LAS MONTAÑAS DE LEÓN COMO FUENTE DE
INSPIRACIÓN
EN LA OBRA DEL QUIJOTE
He
recogido aspectos significativos de la ponencia que, a mi juicio, se relacionan
con el entorno geográfico e histórico de la región zamorano- leonesa, siendo
objeto de inspiración en esta parte de la obra cervantina.
El
texto completo abarca otros supuestos que por su extensión – y no por falta de interés-
superan el objetivo de este Blog.
Aunque
el autor no lo menciona, se intuye que no sólo son explícitas las referencias
geográficas, sino también algo muy importante: el carácter, la sociabilidad del
zamorano y leonés, los recios valores de los pastores y labriegos, se ven
plasmados en las diferentes descripciones.
(…) La aventura de don Quijote se inicia cuando
abandona su pueblo para irse a recorrer el mundo. El primer reto de don
Quijote, y condición de todos los demás, es el de alejarse de su patria,
extralimitarse, salir de sí para ir en busca de aventuras con el afán de que
sus hazañas sean conocidas en el mundo entero. La Mancha es el símbolo de lo
local y conocido que debe ser superado para abrirse a lo universal y
desconocido. Al poco de salir de ese espacio, Cervantes empieza a llamar famoso
español a don Quijote (I, 9). El inicial espacio manchego le resultó
enseguida a Cervantes demasiado pequeño y monótono para poder desarrollar en él
las increíbles aventuras de su protagonista. Tuvo que llevar los hechos de la
ficción a otro espacio y otro entorno cultural y social mucho más acorde con
sus intenciones. Es aquí donde aparecen las montañas de León como un espacio
geográfico fundacional, sin el cual no se entienden la mayoría de los episodios
de la novela.
Quiero precisar mi afirmación. Con
la expresión “montañas de León” me
refiero a la montaña noroccidental de la Península que abarca tanto la comarca
del Teleno, los Montes Aquilanos, la Maragatería, la Cabrera y la Sierra de Sanabria, como su prolongación
natural, las riberas del Esla y la meseta de Tierra de Campos, Benavente,
Aliste, Tierra del Pan, Tierra del
Vino y Sayago.
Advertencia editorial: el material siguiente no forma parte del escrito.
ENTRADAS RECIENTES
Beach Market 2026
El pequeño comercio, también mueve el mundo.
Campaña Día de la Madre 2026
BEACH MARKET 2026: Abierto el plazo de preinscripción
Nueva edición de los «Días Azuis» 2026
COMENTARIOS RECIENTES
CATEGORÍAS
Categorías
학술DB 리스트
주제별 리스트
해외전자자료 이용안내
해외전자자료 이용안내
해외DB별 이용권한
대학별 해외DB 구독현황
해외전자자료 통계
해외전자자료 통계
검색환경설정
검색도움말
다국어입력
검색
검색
Es una zona geográfica que tiene más que ver con el antiguo
Reino de León que con las actuales fronteras administrativas. Creo haber
demostrado en mi investigación (plasmada en el libro Huellas judías y
leonesas en el Quijote) que esta zona es la que Cervantes tiene en su mente
cuando crea la ficción de su novela. Digo que la usa como fuente de
inspiración, no como documento o referencia realista. Sería incongruente con su
propósito el sacar a don Quijote de la Mancha para trasladarlo a otro espacio
igualmente localista o limitado. El paisaje y el entorno ha de ser, por lo
mismo, indeterminado, símbolo y representación de ese viaje hacia lo
desconocido. No esperemos, por tanto,
referencias concretas a este espacio
zamorano-leonés, pero sí suficientes indicios y alusiones como para poder
acercar la ficción cervantina a esta zona y afirmar que Cervantes tuvo que
echar mano de sus recuerdos y vivencias para construir gran parte de su
ficción. Este hecho, entre otros, nos permite afirmar que Cervantes procede de
las montañas de León, donde hemos de situar el origen de su linaje, y que por
estas tierras hubo de vivir en su infancia y adolescencia.
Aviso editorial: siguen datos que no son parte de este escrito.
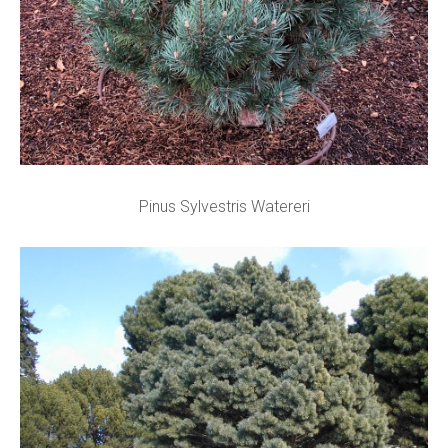
Pinus Sylvestris Watereri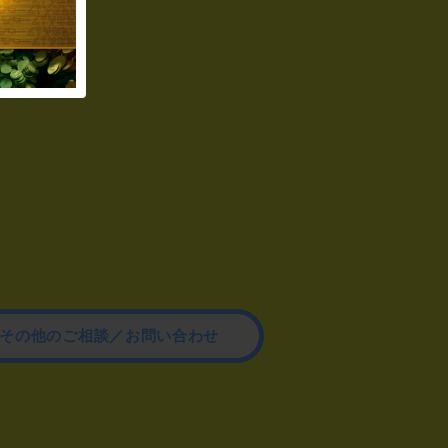
その他のご相談／お問い合わせ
Me objetarán que por qué Cervantes
nombra a distintos pueblos de la Mancha y
encubre, al mismo tiempo, cualquier referencia directa a los pueblos o
toponimia de las montañas de León.
Hay una explicación para ello. En primer lugar, la necesidad de mantener cierta
coherencia narrativa, haciendo verosímil el itinerario de don Quijote. Su
crítica a los fabulosos viajes por tierras remotas que contaban los libros de
caballerías le obligó a ceñirse a un espacio mucho más real y cercano al
lector. Sin embargo, a medida que va creciendo el relato, Cervantes, sin romper
ese hilo realista, va trasladando las aventuras a un paisaje y unos lugares
cada vez más alejados de la Mancha. En la tercera salida, ya libre de toda
atadura geográfica o cronológica, nos lleva hacia Barcelona en un viaje de ida
y vuelta absolutamente inverosímil desde un punto de vista realista.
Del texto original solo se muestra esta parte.